YOUR ASSIGNMENT: Only the lines with "Android" in the entries below belong in the answer; please copy them.

MATERIAL PROVIDED:
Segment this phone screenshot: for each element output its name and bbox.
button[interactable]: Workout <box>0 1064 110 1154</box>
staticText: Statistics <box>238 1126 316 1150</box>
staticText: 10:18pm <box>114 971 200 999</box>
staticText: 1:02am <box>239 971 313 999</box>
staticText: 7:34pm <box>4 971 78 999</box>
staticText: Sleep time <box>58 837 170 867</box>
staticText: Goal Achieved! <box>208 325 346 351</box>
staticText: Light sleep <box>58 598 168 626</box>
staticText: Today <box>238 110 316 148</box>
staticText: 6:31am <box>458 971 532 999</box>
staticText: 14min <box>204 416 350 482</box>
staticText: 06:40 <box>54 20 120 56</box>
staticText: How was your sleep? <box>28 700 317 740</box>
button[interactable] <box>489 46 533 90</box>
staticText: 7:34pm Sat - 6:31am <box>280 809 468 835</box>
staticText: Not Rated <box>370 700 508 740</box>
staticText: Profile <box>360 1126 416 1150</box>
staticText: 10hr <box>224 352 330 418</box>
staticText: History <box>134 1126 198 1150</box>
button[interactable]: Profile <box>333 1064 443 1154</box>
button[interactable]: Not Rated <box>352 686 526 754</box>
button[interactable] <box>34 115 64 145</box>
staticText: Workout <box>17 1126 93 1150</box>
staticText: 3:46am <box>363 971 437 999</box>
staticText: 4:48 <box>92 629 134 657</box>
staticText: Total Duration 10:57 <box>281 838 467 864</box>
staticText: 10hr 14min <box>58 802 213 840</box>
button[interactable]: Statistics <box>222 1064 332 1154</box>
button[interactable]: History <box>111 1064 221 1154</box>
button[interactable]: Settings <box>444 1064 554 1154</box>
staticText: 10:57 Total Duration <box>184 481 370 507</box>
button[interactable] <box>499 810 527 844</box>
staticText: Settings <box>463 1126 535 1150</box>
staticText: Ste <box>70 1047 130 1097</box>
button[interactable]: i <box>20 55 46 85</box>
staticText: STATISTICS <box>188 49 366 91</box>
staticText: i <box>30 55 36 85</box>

...

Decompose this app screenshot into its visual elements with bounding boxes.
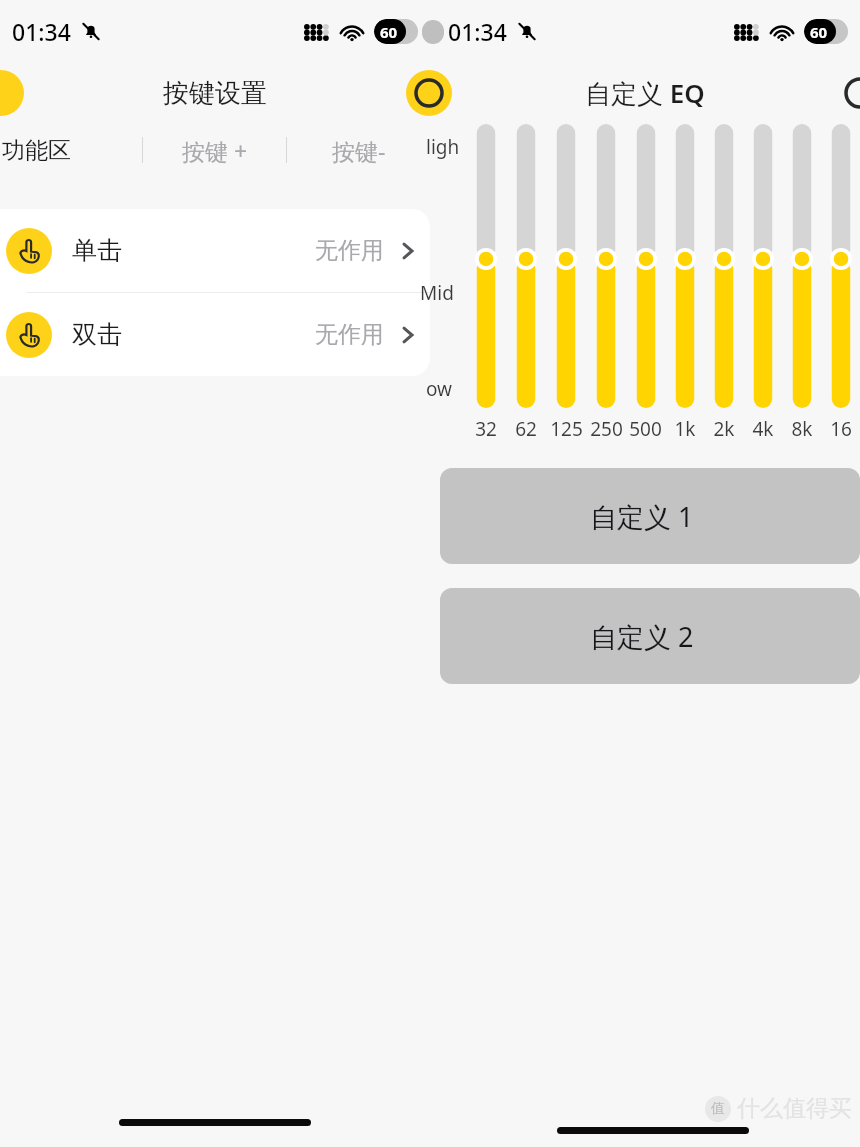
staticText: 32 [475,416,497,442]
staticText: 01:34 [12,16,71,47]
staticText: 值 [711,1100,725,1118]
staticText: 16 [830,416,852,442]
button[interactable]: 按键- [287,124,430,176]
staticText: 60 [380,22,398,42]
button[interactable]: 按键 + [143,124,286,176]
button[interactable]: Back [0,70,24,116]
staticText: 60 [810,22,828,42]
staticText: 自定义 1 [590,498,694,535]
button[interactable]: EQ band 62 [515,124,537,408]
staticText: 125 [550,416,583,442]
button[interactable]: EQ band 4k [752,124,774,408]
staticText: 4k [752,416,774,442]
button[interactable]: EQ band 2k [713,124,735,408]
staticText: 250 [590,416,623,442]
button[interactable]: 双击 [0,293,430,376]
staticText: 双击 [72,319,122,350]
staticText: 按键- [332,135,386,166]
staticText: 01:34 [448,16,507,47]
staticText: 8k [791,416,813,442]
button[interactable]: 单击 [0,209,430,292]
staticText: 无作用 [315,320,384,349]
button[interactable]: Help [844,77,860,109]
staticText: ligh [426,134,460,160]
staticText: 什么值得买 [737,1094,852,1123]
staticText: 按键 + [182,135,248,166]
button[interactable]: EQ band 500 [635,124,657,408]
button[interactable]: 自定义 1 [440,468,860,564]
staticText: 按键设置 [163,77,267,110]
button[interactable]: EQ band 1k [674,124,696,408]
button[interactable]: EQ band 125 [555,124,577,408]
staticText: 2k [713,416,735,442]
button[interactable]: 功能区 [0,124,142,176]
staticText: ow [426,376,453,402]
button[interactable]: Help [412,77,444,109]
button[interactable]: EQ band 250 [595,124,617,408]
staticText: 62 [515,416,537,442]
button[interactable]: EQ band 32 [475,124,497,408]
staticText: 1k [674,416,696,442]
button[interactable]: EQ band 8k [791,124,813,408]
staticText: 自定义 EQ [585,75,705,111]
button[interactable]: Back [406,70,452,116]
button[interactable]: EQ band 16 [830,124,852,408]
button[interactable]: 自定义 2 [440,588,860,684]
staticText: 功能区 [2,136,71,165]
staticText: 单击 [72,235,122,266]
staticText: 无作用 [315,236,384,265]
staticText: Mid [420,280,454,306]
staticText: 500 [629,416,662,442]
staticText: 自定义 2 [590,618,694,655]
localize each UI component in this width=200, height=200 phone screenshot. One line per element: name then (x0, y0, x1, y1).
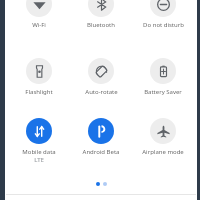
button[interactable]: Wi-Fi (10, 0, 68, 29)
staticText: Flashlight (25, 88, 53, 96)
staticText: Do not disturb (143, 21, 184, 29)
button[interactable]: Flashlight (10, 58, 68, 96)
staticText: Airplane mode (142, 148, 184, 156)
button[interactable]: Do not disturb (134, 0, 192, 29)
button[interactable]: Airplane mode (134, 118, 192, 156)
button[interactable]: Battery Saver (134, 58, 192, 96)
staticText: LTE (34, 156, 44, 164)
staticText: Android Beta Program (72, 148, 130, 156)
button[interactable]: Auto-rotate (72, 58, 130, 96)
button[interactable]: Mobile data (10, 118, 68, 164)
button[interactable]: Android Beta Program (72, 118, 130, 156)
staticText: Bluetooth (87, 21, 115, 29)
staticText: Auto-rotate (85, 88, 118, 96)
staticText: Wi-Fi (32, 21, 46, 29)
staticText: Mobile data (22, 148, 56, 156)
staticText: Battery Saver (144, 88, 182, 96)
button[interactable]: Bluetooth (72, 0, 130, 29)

---

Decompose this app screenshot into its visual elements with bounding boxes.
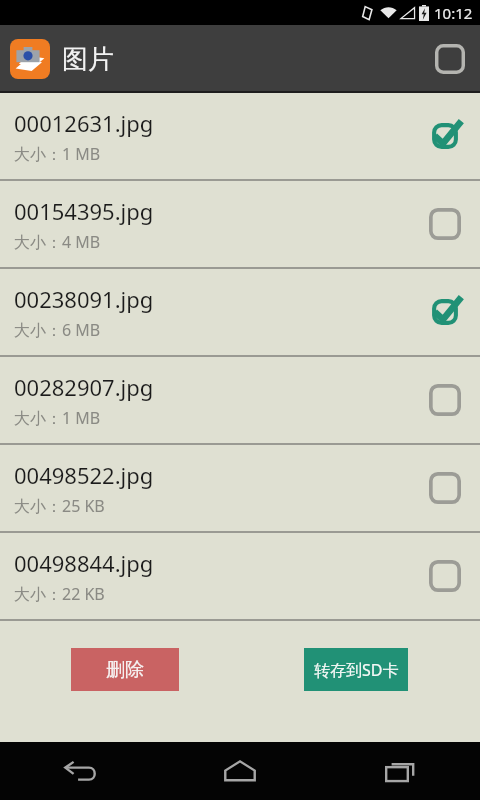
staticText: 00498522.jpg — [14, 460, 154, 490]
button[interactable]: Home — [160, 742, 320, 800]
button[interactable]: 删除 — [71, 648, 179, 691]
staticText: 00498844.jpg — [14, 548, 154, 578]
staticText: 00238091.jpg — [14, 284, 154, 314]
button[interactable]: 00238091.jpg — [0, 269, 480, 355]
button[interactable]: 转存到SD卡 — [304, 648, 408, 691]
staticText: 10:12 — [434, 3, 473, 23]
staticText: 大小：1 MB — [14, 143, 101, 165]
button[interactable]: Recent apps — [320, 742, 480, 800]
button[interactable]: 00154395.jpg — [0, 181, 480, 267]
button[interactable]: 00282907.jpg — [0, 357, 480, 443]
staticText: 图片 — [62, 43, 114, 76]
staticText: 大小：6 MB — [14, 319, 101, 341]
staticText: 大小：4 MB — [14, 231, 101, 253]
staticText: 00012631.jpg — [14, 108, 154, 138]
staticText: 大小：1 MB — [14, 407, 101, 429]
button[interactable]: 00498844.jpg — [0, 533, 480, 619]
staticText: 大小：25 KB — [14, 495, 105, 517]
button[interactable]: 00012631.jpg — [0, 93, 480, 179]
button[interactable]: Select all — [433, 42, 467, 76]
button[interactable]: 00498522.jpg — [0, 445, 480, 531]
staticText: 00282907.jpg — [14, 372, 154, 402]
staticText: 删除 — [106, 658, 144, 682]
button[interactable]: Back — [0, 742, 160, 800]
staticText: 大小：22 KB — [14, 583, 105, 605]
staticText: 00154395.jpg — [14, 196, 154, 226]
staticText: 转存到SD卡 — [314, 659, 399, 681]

ANSWER BOX:
staticText: Android Beta Program (72, 148, 130, 156)
button[interactable]: Android Beta Program (72, 118, 130, 156)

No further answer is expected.